West Berlin election outcome shakes 'house of Helmut'

The conservatives are smiling, the house squatters are dancing, and West German Chancellor Helmut Schmidt is worrying after what is widely billed here as the most important election in Berlin since 1946.

The election has raised altogether new issues of a minority city government, a hint of possible national government change through coalition shifts, and polarization between West Berlin's youth and counterculture and the conservative establishment.

In the May 10 election the conservative Christian Democratic Union (CDU) won 65 seats and 47.9 percent of the votes to take City Hall away from the Social Democrats (SPD) for the first time in three decades. The Social Democrats, hurt by a financial scandal that triggered early elections, dropped to 52 seats and 38.4 percent of the votes.

The Free Democratic Party (FDP, or Liberals) stayed above the 5 percent minimum to keep seven seats.

The fledgling Alternative List (AL), the pro-squatter, environmentalist, protest party that represents West Berlin's thriving counterculture, took nine seats with 7.2 percent of the votes.

The clearest winner in all this is the West Berlin mayor-elect, Richard von Weizsacker, a highly respected senior CDU politician who came to West Berlin two years ago to run unsuccessfully for mayor in the last election. Von Weizsacker, a moderate, is best known for leading the hard-liners within his party to accept finally, the Social Democrats' detente policy with East Germany -- begun a decade ago by former West Berlin mayor and then West German Chancellor Willy Brandt.
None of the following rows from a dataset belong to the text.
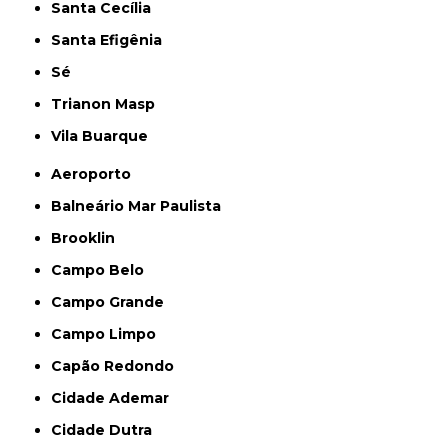
Santa Cecília
Santa Efigênia
Sé
Trianon Masp
Vila Buarque
Aeroporto
Balneário Mar Paulista
Brooklin
Campo Belo
Campo Grande
Campo Limpo
Capão Redondo
Cidade Ademar
Cidade Dutra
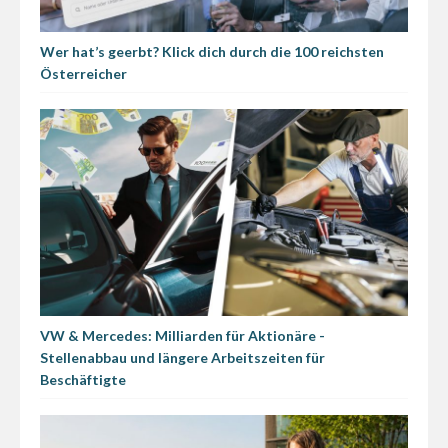
Wer hat’s geerbt? Klick dich durch die 100 reichsten
Österreicher
VW & Mercedes: Milliarden für Aktionäre -
Stellenabbau und längere Arbeitszeiten für
Beschäftigte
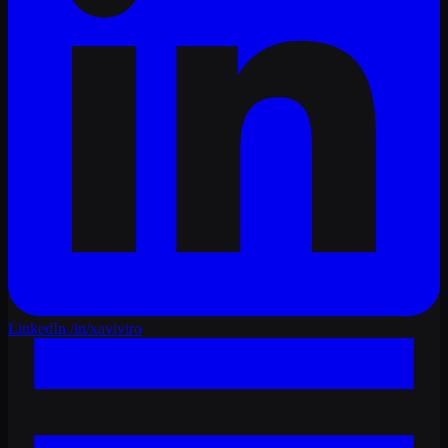
LinkedIn
/in/xaviviro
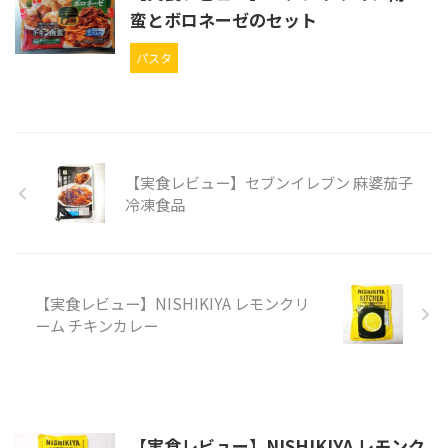
蛮とボロネーゼのセット
パスタ
【実食レビュー】セブンイレブン 麻婆茄子
冷凍食品
【実食レビュー】NISHIKIYA レモンクリ
ーム チキンカレー
【実食レビュー】NISHIKIYA レモンク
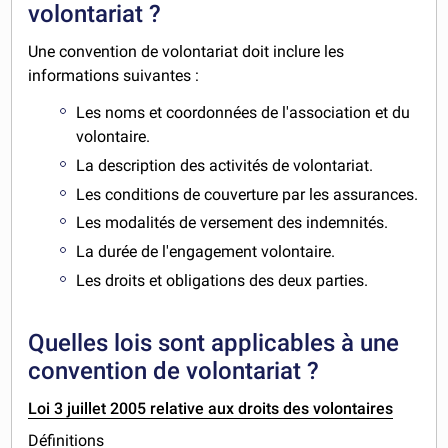
volontariat ?
Une convention de volontariat doit inclure les
informations suivantes :
Les noms et coordonnées de l'association et du
volontaire.
La description des activités de volontariat.
Les conditions de couverture par les assurances.
Les modalités de versement des indemnités.
La durée de l'engagement volontaire.
Les droits et obligations des deux parties.
Quelles lois sont applicables à une
convention de volontariat ?
Loi 3 juillet 2005 relative aux droits des volontaires
Définitions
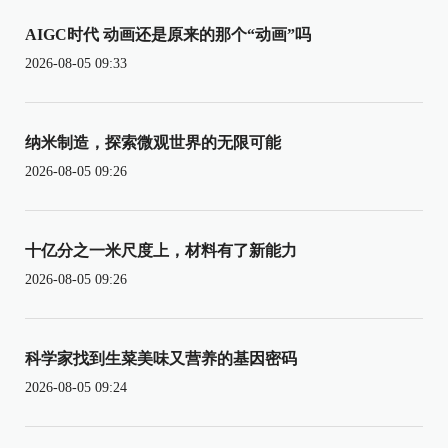
AIGC时代 动画还是原来的那个“动画”吗
2026-08-05 09:33
纳米制造，探索微观世界的无限可能
2026-08-05 09:26
十亿分之一米尺度上，材料有了新能力
2026-08-05 09:26
科学家找到生菜美味又营养的基因密码
2026-08-05 09:24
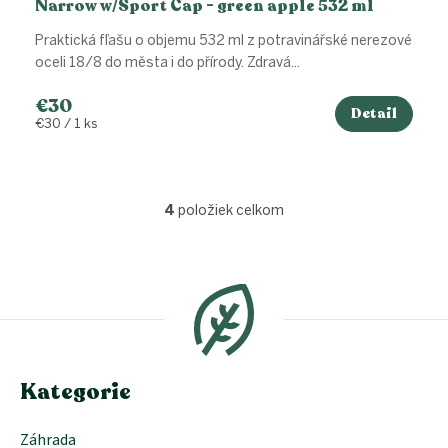
Narrow w/Sport Cap - green apple 532 ml
Praktická fľašu o objemu 532 ml z potravinářské nerezové
oceli 18/8 do města i do přírody. Zdravá...
€30
Detail
Jednotková
€30 / 1 ks
cena:
4
položiek celkom
O
v
l
Z
á
á
d
p
a
ä
c
t
i
i
e
e
Kategorie
p
r
v
Záhrada
k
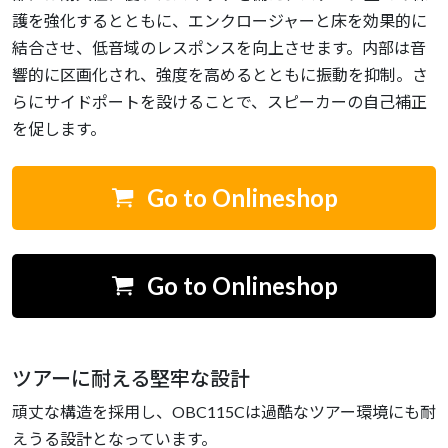
護を強化するとともに、エンクロージャーと床を効果的に
結合させ、低音域のレスポンスを向上させます。内部は音
響的に区画化され、強度を高めるとともに振動を抑制。さ
らにサイドポートを設けることで、スピーカーの自己補正
を促します。
Go to Onlineshop
Go to Onlineshop
ツアーに耐える堅牢な設計
頑丈な構造を採用し、OBC115Cは過酷なツアー環境にも耐
えうる設計となっています。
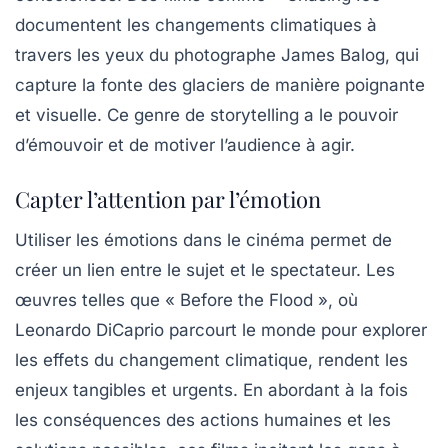
documentent les changements climatiques à
travers les yeux du photographe James Balog, qui
capture la fonte des glaciers de manière poignante
et visuelle. Ce genre de storytelling a le pouvoir
d’émouvoir et de motiver l’audience à agir.
Capter l’attention par l’émotion
Utiliser les émotions dans le cinéma permet de
créer un lien entre le sujet et le spectateur. Les
œuvres telles que « Before the Flood », où
Leonardo DiCaprio parcourt le monde pour explorer
les effets du changement climatique, rendent les
enjeux tangibles et urgents. En abordant à la fois
les conséquences des actions humaines et les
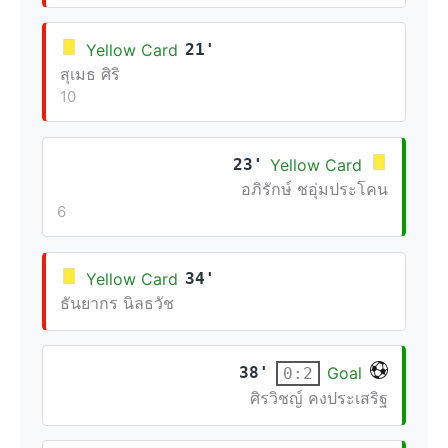
Yellow Card
21'
สุเมธ ศิริ
10
23'
Yellow Card
อภิรักษ์ ชอุ่มประโคน
6
Yellow Card
34'
ธันยากร นิลธวัช
38'
Goal
0:2
ศิรวิชญ์ คงประเสริฐ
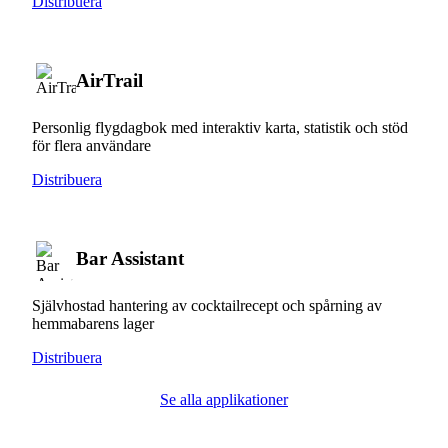
Distribuera
AirTrail
Personlig flygdagbok med interaktiv karta, statistik och stöd
för flera användare
Distribuera
Bar Assistant
Självhostad hantering av cocktailrecept och spårning av
hemmabarens lager
Distribuera
Se alla applikationer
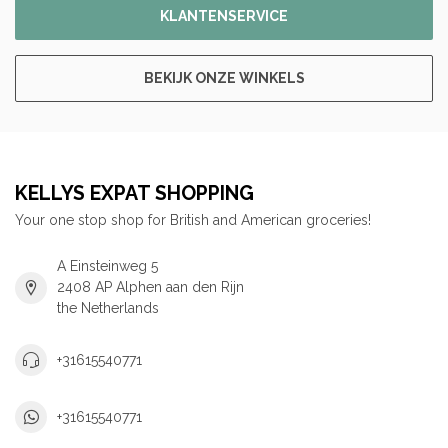
KLANTENSERVICE
BEKIJK ONZE WINKELS
KELLYS EXPAT SHOPPING
Your one stop shop for British and American groceries!
A Einsteinweg 5
2408 AP Alphen aan den Rijn
the Netherlands
+31615540771
+31615540771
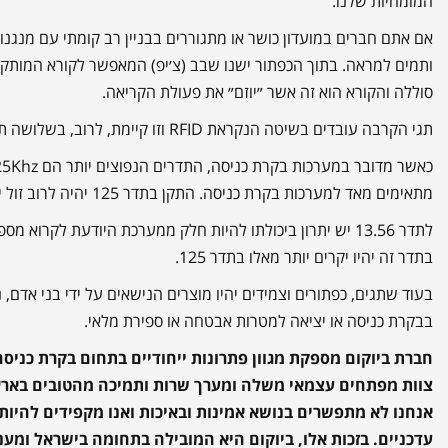
המומחיות שלנו.
אם אתם חברים במועדון כושר או מתגוררים בבניין רב קומתי עם מנגנו
ותמים למראה. בתוך הכפתור ישנו שבב (צ׳יפ) המאפשר לקורא המותקן בכנ
סוללה והקורא הוא זה אשר ״יוזם״ את פעולת הקריאה.
תגי הקרבה עובדים בשיטה הנקראת RFID וזו קיימת, לרוב, בשלושה תדרים אפשריים:
מתאימים מאד למערכות בקרת כניסה. התקן בתדר 125 יהיה לרוב זול יותר והוא אכן הנפוץ ביותר בקרב משרדים, בנייני מגורים, תגים לשעון נוכחות וכיוצא בזה.
לתדר 13.56 יש יתרון ביכולתו להיות חלק ממערכת היודעת לקרוא
בתדר זה יהיו יקרים יותר מאלו בתדר 125.
בעוד שתגים, כפתורים וצמידים יהיו מוצרים הנישאים על ידי בני אדם, 
בבקרת כניסה או יציאה למטרות אבטחה או ספירת מלאי.
חברת ביוקום מספקת מגוון פתרונות ייחודיים בתחום בקרת כניסה
צוות מפתחים עצמאי משלה ומערך שרות ותמיכה מהטובים בארץ
אנחנו לא מתפשרים בנושא אמינות ובאיכות ואנו מקפידים להיות
עדכניים. בזכות אלו, ביוקום היא המובילה בתחומה בישראל ומענ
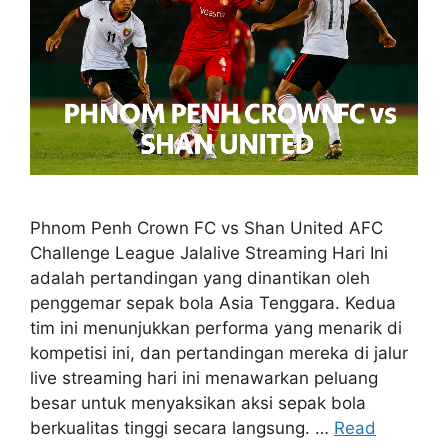
Phnom Penh Crown FC vs Shan United AFC
Challenge League Jalalive Streaming Hari Ini
adalah pertandingan yang dinantikan oleh
penggemar sepak bola Asia Tenggara. Kedua
tim ini menunjukkan performa yang menarik di
kompetisi ini, dan pertandingan mereka di jalur
live streaming hari ini menawarkan peluang
besar untuk menyaksikan aksi sepak bola
berkualitas tinggi secara langsung. …
Read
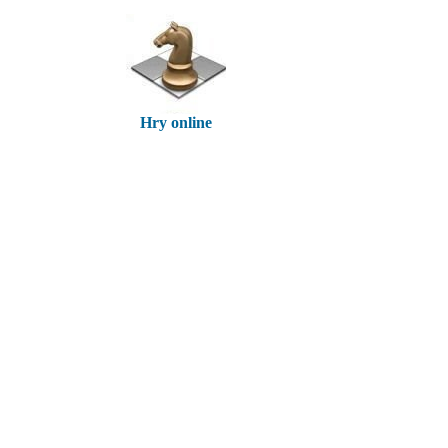
Hry online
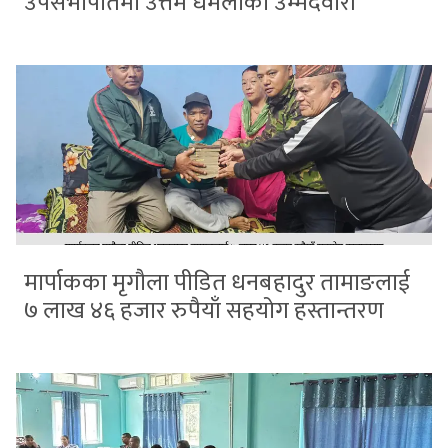
उपसभापतिमा उत्तम धमलाको उम्मेदवारी
मार्पाकका मृगौला पीडित धनबहादुर तामाङलाई
७ लाख ४६ हजार रुपैयाँ सहयोग हस्तान्तरण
The Liberals must now choose between joining the CDU in a coalition or playing an opposition role. Both options are unpalatable. In the former case the FDP would drop its long partnership with the Social Democrats and violate a specific campaign promise not to do so. In the latter case the FDP would be accused the irresponsibility in letting West Berlin become "ungovernable," with a minority government. (The CDU is just two seats short of a majority.)

The decision will be made by the West Berlin Liberals for reasons of city politics. But the ramifications could be nationwide. Historically, West Germany's legislative majorities have changed only with a change in coalition preference of the swing-vote FDP --and any national FDP shift so far has been scouted first by a shift of a regional FDP.

After last October's general election the national FDP made it clear that it expects to maintain its decade-long coalition with Chancellor Schmidt's Social Democrats for the next four years. Most close political observers expect this coalition to continue, barring major turmoil within the SDP. The CDU, however -- following the defeat of its right-wing candidate, Franz Josef Strauss, last October -- has made itself conspicuously available for any future coalition with the FDP.

And Schmidt's political troubles -- compounded by the West Berlin humiliation -- are mounting; junior SPD rebels are opposing Schmidt's leadership on a subject dear to the Liberals: NATO nuclear weapons.

It is not yet clear how far the nine AL city councillors will channel the various protests of their constituency into the formal political process and how far they will use their new inside political information (as promised in their campaign) to guide street demonstrations and other "apolitical opposition." Some of the AL councillors, like Otto Schily -- who made his name as a lawyer for Baader-Meinhof terrorists -- are committed leftists. Others are nonideological ecologists.

In any case, the AL turnout showed that a substantial block of voters are fed up with the closed-shop politics of the three established parties. And it is precisely these voters who are most suspicious of the con servatives and therefore of the new city government.